>>>
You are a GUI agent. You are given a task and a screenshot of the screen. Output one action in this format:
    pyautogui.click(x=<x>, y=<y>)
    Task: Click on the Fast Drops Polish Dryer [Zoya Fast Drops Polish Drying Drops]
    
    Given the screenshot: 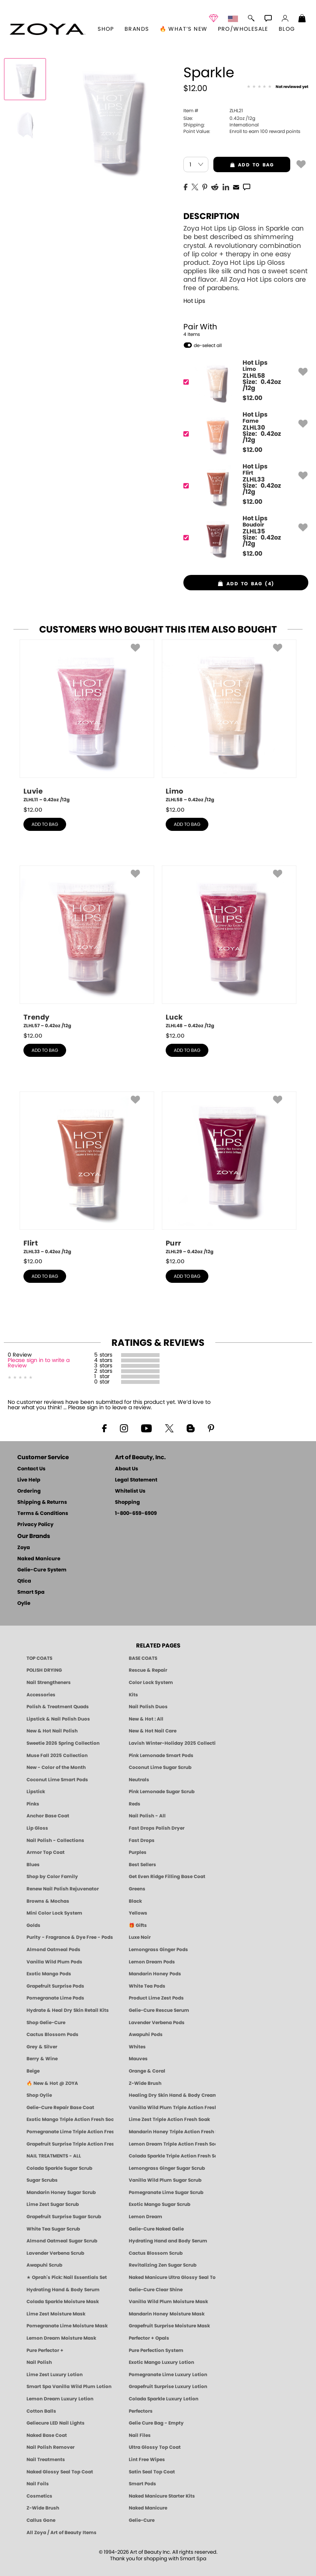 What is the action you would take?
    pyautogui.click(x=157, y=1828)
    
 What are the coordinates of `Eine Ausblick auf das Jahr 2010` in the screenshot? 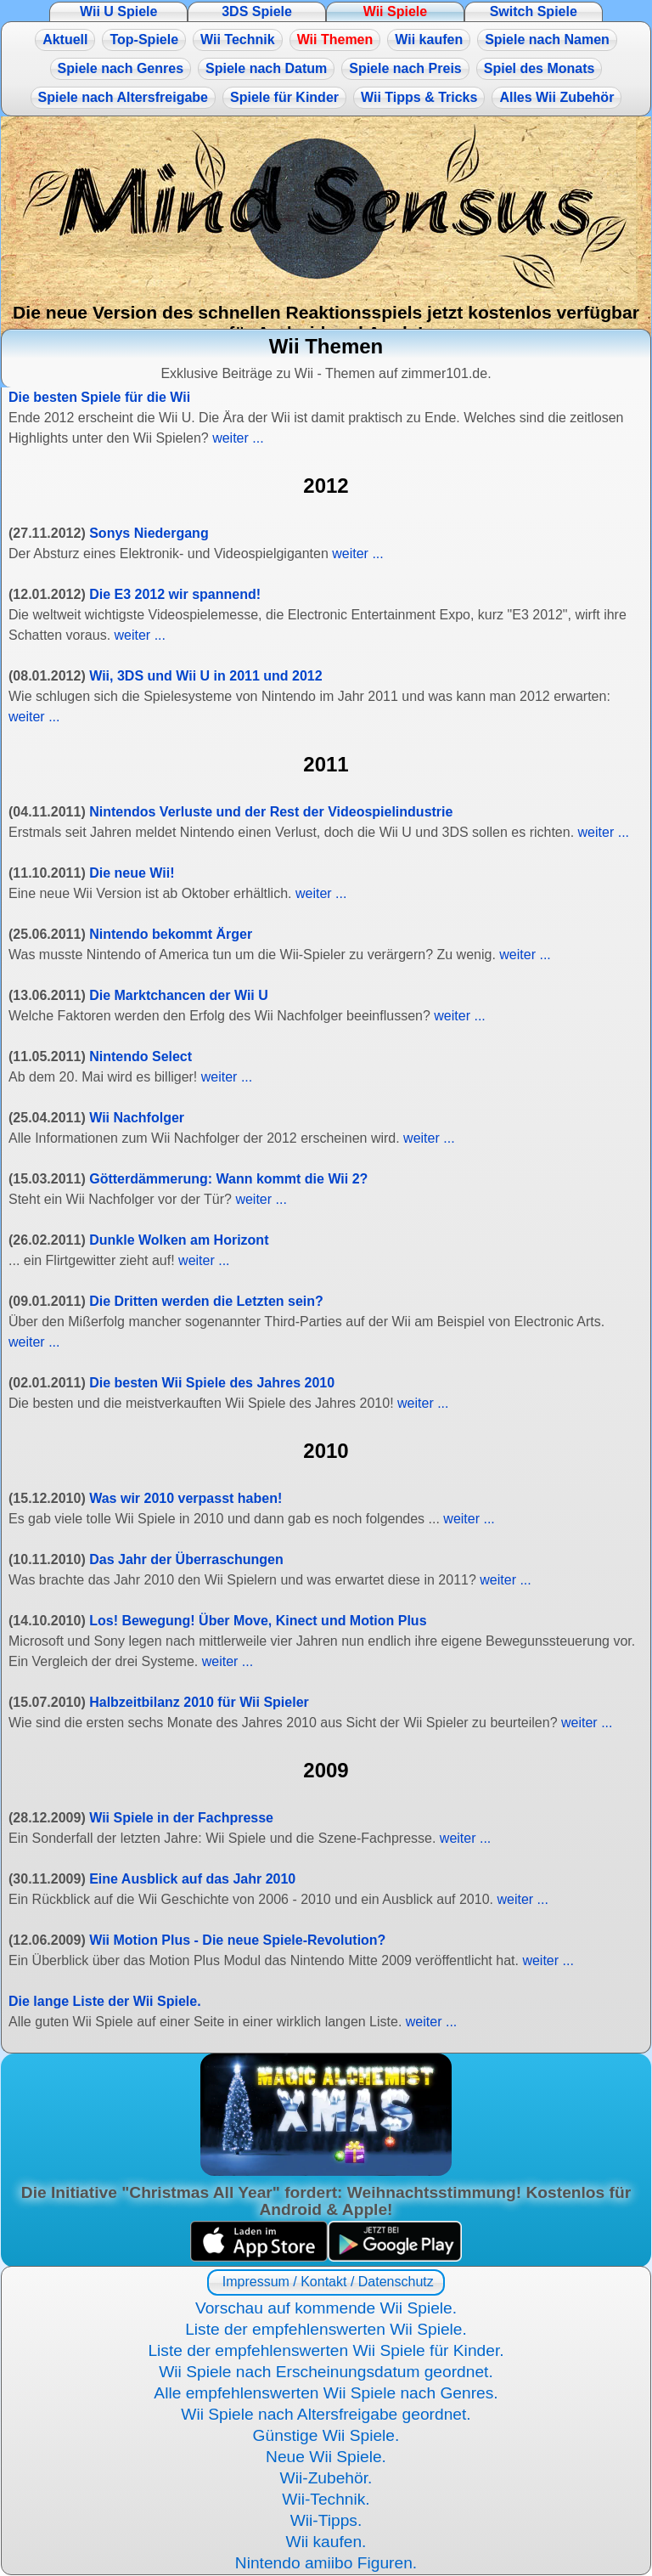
<<<
Your answer must be the lines from the first line of the entries above through the line that contains "Task: Click on", written out exactly.

**EXERCISE OUTPUT:**
You are a GUI agent. You are given a task and a screenshot of the screen. Output one action in this format:
    pyautogui.click(x=<x>, y=<y>)
    Task: Click on the Fast Drops Polish Dryer [Zoya Fast Drops Polish Drying Drops]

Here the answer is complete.